─── Source material ───

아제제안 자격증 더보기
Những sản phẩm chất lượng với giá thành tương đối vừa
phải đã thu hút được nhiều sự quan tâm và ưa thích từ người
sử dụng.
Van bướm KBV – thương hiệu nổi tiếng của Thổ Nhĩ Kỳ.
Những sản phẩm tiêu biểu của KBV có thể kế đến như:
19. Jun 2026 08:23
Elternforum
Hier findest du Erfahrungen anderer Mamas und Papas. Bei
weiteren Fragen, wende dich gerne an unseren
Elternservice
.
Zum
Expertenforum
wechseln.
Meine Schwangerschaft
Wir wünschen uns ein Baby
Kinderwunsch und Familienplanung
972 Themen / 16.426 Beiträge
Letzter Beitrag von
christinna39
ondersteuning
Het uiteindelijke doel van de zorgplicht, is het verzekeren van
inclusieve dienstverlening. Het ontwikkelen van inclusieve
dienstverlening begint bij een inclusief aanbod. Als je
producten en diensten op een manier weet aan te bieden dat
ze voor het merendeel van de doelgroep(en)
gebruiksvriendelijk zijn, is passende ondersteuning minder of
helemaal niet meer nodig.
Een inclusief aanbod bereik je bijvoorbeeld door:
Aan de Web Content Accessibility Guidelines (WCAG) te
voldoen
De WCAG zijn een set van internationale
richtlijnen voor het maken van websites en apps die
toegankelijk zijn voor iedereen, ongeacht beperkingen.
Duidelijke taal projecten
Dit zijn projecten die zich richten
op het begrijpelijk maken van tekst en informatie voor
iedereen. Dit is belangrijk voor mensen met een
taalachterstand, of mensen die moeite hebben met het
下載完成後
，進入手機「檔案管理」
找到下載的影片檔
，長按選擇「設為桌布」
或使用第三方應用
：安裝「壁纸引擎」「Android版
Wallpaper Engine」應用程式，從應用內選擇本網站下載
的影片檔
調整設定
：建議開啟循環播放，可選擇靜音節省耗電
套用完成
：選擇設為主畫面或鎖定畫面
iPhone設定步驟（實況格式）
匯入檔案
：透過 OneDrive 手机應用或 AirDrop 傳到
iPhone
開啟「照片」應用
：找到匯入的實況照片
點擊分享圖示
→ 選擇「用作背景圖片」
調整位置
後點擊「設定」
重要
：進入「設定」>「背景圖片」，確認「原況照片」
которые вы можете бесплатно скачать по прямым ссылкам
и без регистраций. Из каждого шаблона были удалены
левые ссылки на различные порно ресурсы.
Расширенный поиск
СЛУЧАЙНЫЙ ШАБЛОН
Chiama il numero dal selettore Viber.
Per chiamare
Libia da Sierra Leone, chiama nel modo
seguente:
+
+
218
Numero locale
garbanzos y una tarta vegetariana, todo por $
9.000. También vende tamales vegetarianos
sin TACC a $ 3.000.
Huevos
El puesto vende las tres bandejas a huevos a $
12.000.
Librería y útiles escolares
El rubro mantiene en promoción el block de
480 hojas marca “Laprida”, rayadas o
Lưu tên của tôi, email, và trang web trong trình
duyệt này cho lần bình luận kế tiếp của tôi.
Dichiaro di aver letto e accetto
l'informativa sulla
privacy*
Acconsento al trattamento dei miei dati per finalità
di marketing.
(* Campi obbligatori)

───

# Required action:
Filter these records, keeping every line where the word "dienstverlening" occurs.

# The answer:
inclusieve dienstverlening. Het ontwikkelen van inclusieve
dienstverlening begint bij een inclusief aanbod. Als je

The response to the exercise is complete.